Que querias? Dinheiro? Não bastava o que já te havia dado durante esses anos, cuidando de ti e de tua educação? Por que ficaste?
_Sabes muito bem que não preciso do teu dinheiro. Mamãe me deixou um patrimônio considerável.
Bernard estava transtornado.
Chantal, apesar de nervosa, não o demonstrava, pois já imaginava que isso aconteceria, embora o medo de perder Bernard sobressaltasse o coração.
_No começo decidi que não viveria mais neste lugar, que tantas dores me causou e que tantas lembranças tristes me despertava, embora pudesse, com isso, denegrir a imagem de mamãe; entretanto, depois, vendo-te tão dedicado, reconheci que tu ficarias muito só se eu me fosse.
_Isso não pode ser!- Ele soluçava.
_Pode, claro que pode; o fato, Bernard, é que estando contigo, acabei acalentando uma paixão tão avassaladora quanto a tua, chegando a recusar os melhores pretendentes de França, que tudo faziam para vencer teu ciúme.
Tentei esquecer esse amor e afogá-lo dentro de mim, mas assim como tu, não consigo mais suportar a tristeza de não te ter junto a mim...-ela chorava, bem como aquele homem que estava diante de si, e a quem há anos entregara a alma.

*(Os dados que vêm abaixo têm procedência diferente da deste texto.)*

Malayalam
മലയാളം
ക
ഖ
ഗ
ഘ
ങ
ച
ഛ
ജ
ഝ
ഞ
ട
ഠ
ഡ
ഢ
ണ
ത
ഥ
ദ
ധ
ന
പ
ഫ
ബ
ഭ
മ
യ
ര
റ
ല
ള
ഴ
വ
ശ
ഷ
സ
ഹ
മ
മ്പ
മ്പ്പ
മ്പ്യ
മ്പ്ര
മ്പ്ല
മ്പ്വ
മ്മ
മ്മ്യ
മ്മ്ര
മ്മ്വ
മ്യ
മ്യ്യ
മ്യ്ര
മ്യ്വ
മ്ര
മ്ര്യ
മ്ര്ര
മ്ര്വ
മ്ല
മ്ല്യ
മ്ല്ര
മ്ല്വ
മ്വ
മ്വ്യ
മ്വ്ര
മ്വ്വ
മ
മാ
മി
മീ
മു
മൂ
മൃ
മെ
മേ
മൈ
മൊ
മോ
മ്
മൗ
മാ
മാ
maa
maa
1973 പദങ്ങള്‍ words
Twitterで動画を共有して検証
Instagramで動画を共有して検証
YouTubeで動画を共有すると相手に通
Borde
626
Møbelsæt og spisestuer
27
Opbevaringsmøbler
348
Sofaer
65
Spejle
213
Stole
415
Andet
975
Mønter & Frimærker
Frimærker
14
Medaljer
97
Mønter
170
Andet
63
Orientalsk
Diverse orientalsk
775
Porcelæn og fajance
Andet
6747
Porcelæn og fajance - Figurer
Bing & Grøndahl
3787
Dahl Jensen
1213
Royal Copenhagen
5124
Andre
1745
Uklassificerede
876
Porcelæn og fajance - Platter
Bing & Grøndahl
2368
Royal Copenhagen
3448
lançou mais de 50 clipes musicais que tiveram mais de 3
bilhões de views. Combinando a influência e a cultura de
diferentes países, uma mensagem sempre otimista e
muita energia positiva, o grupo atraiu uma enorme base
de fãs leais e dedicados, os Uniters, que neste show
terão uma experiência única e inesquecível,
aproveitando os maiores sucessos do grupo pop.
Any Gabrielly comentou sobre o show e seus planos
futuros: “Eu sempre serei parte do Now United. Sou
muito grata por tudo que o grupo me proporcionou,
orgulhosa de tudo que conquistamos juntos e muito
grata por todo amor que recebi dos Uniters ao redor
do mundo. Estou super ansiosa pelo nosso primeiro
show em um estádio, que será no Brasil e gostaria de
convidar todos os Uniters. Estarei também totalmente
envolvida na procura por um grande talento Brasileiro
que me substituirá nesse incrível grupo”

_Enfim, Bernard, podes negar, mas o fato é que acima de tudo o que ocorreu, está meu amor por ti, que foi o que me prendeu a teu lado. Por favor, não o rejeite, pois é a coisa mais pura que tenho a dar-te e a única verdadeira ante toda a tragédia de nossa vida triste e solitária...
_E o conde de Saint Denis? Conhece o conteúdo desta carta?
_Sim; mamãe lhe escreveu uma semelhante a esta,  contando-lhe tudo.
_E ele?- O remorso do duque havia rapidamente sido substituío pelo desespero.
_ Ele deseja que eu vá para seu castelo.
_E tu? Acaso vais?
_A menos que digas que minha permanência aqui não é de tua vontade e me expulses, nada irá tirar-me de junto de ti... 
E foi após essas palavras que o duque de Luberon entregou-se ao amor daquela mulher, usando a arma da verdade contra todos os preconceituosos de sua época, vivendo feliz com Chantal, com quem conversava diante da lareira, com o mistral do lado de fora, arrastando as folhas e embalando o amor de ambos, que  enxergavam na Provença outonal a mais bela paisagem.